While Saudi Arabia's heavily criticized male guardianship system has yet to be completely abolished, it looks like it's slowly being dismantled

In the latest blow to the system, the kingdom's Ministry of Health recently directed all local health facilities to grant women their right to seek medical treatment without the approval of a male guardian, informed sources told Saudi Gazette.

For decades, an article included under the country's male guardianship scheme barred women from undergoing any medical procedure without the permission of a father, brother, husband, or any other male relative.

A couple of years back, an order sent out by King Salman stated that women were no longer required to provide written consent of their male guardians for medical procedures. However, this specific part of the decree didn't take effect up until the latest directive was issued. Under it, medics are required to seek "the approval of the adult and mentally capable patient" regardless of gender.

The male guardianship system once granted men complete control over women in nearly all aspects of life, but that's changing as the kingdom has gradually been stripping power away from them.

Earlier this year, the country granted women their right to apply for passports and travel outside the kingdom without male approval. This specific move dealt a huge blow to the system, a legal code influenced by a fundamentalist interpretation of Sharia law. 

In 2017, Saudi Arabia's King Salman issued a royal decree freeing women from their male guardians when it comes to government services including applying for work permits and educational services. 

While all the aforementioned constitutes a huge step forward for women in the kingdom, it's not enough. 

Why? Because women in the country still require male consent to get married, live on their own, and leave prison or domestic abuse shelters. They are also not entitled to pass on citizenship to their children nor provide consent for the latter to marry.

The male guardianship system leaves women prone to abuse

Because it grants so much power to men, the system renders women helpless, especially when facing abuse. 

For one, a woman is not allowed to report domestic violence to the police without her male guardian being present. In cases where the abuser is the victim's guardian, the entire nonsensical process is rendered useless. 

For two, thousands of men have abused the system, twisting it in their favor and using its rules to subject women to gross injustices. 

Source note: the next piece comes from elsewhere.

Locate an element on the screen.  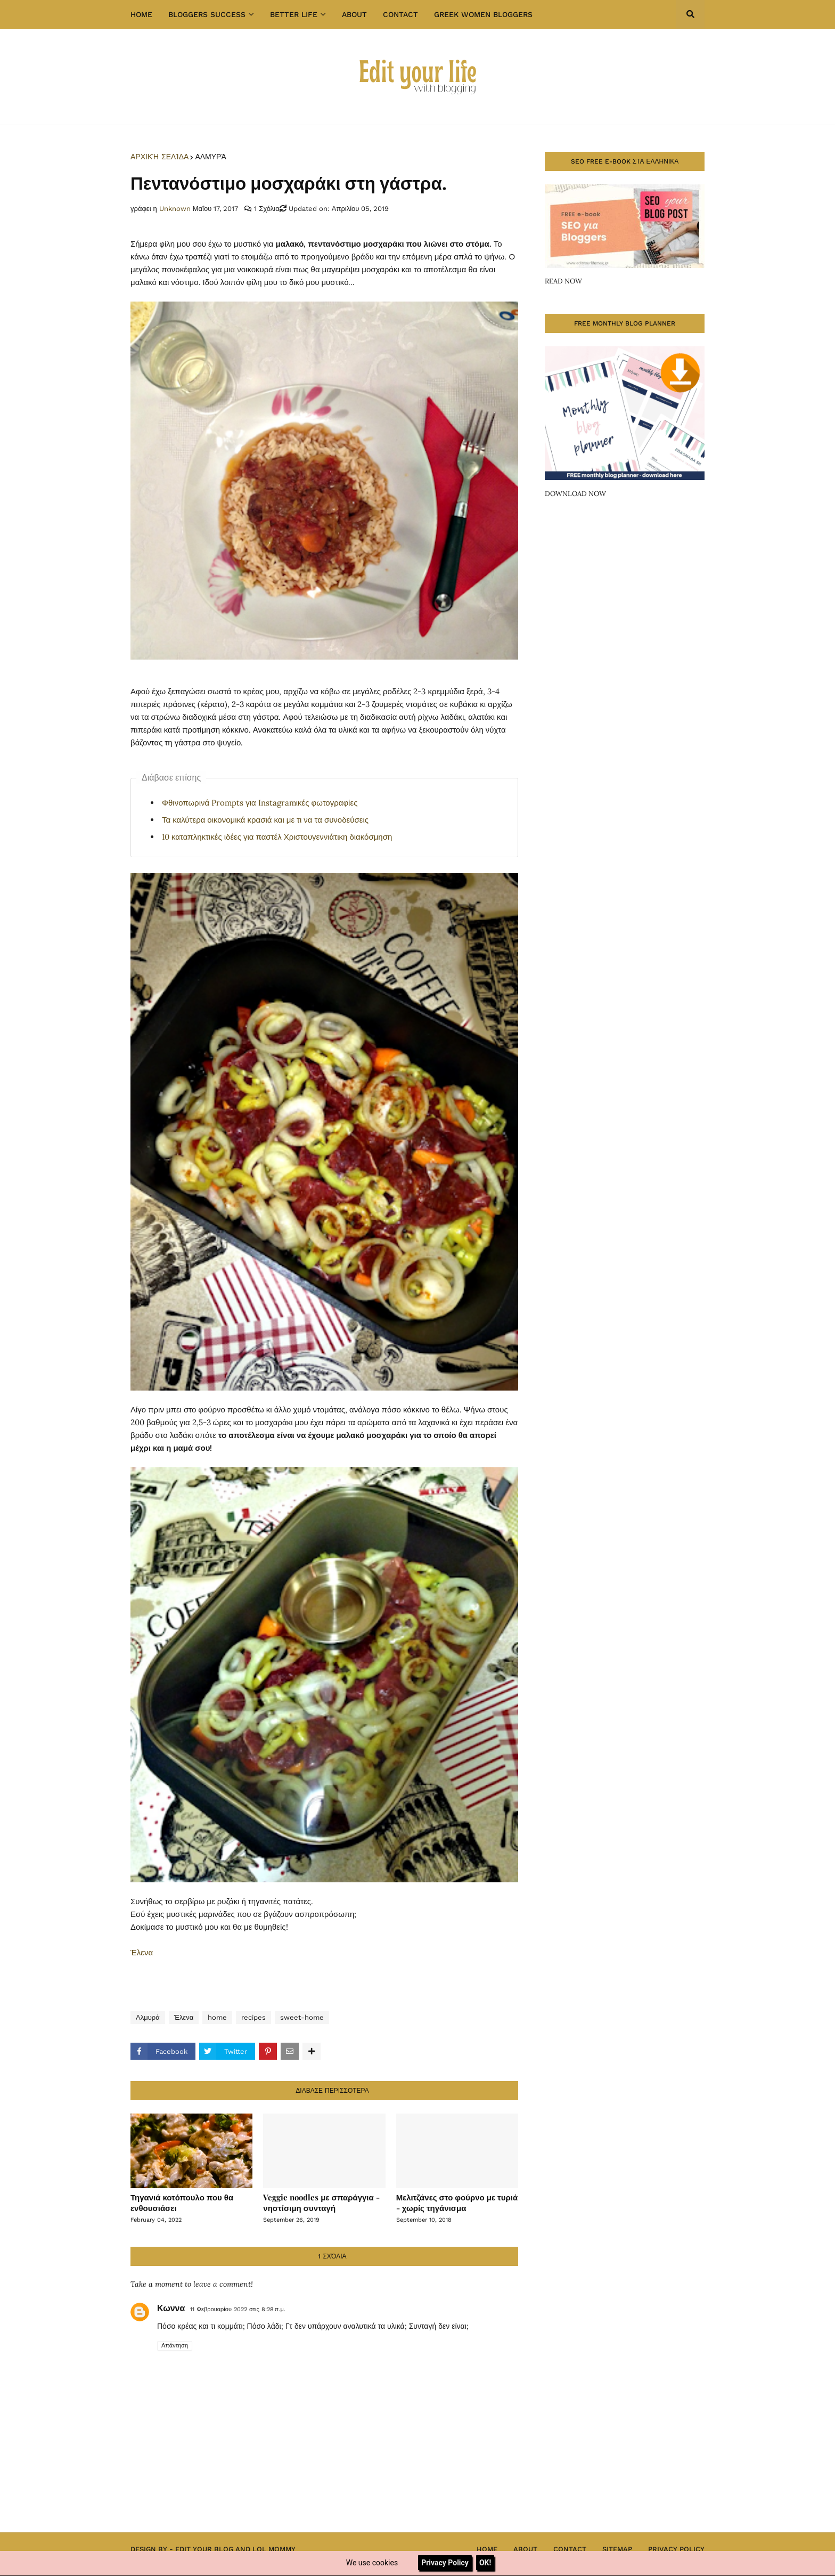 About [menuitem] is located at coordinates (354, 14).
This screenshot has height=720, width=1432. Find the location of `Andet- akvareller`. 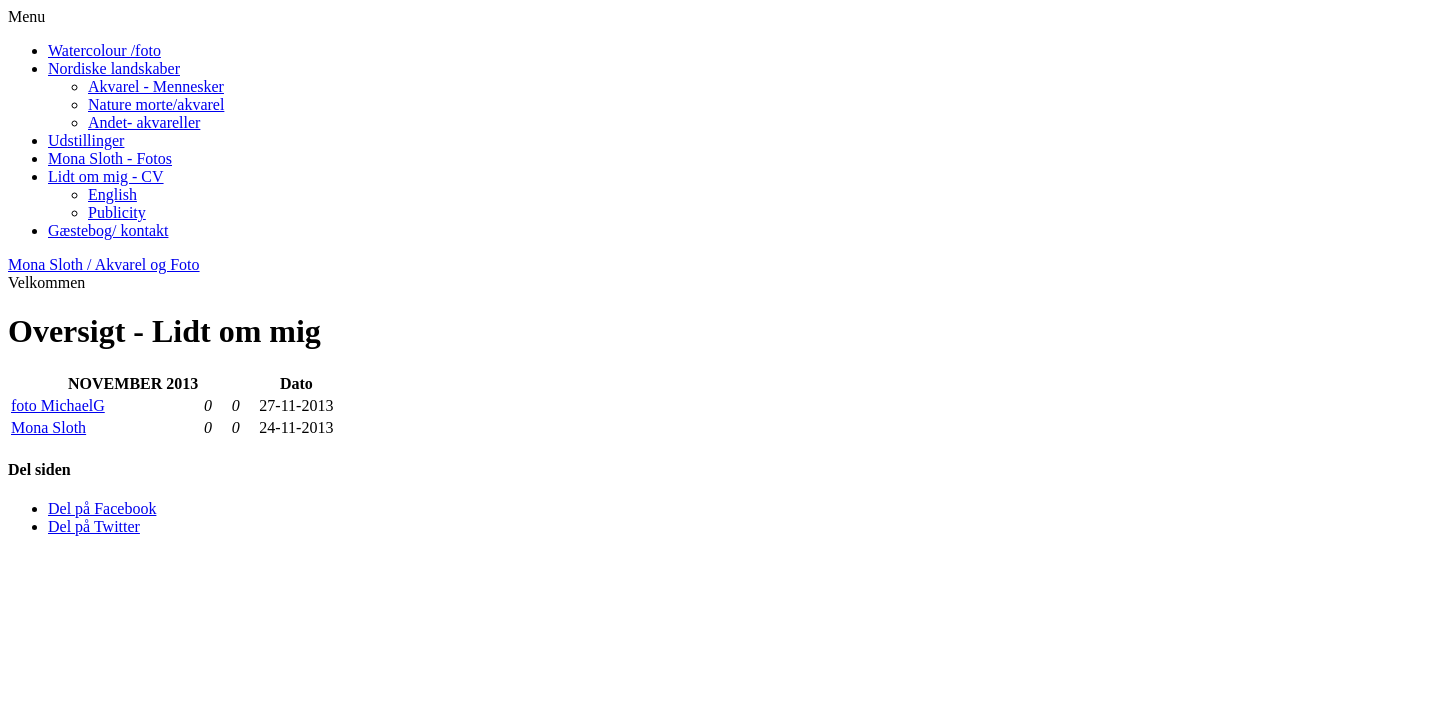 Andet- akvareller is located at coordinates (144, 122). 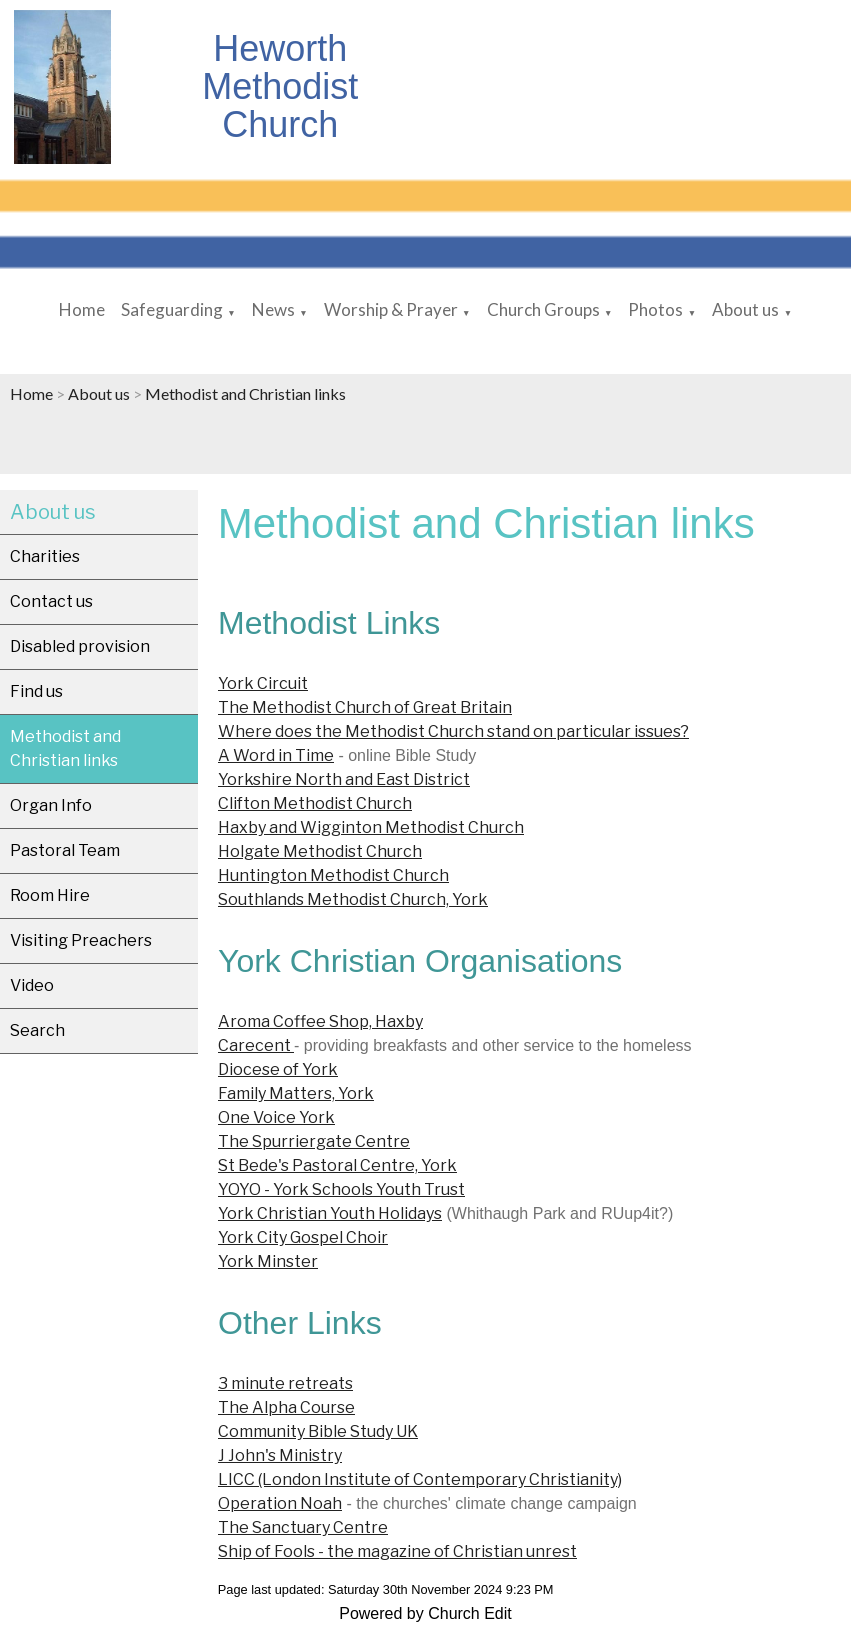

These violations prompted Saudi authorities to take action against male guardians who were "misusing the male guardianship system" but didn't lead to the system's abolishment. 

Saudi women won't rest until this system ends

Saudi women are fighting to break-up the system as a whole both online and off. To them, it doesn't make any sense that their most basic rights are dependent on how "open-minded" their guardian actually is. 

Earlier this year, they launched an online movement against it under the viral Arabic hashtag "end male guardianship or we will all emigrate." 

This is just one of many campaigns created by women in a bid to push boundaries and defy deep-rooted societal norms.

Over the years, many Saudi women even risked their lives to shatter the unjust system governing them. Others were arrested for defying it including Mariam Al-Otaibi, a Saudi women's rights activist who was detained after trying to escape her abusive family. The young woman moved to Riyadh in a bid to find work and lead a more independent life. Her arrest came after her father filed a complaint against her for being absent from home, something that continues to be considered an offense for women under the country's male guardianship system.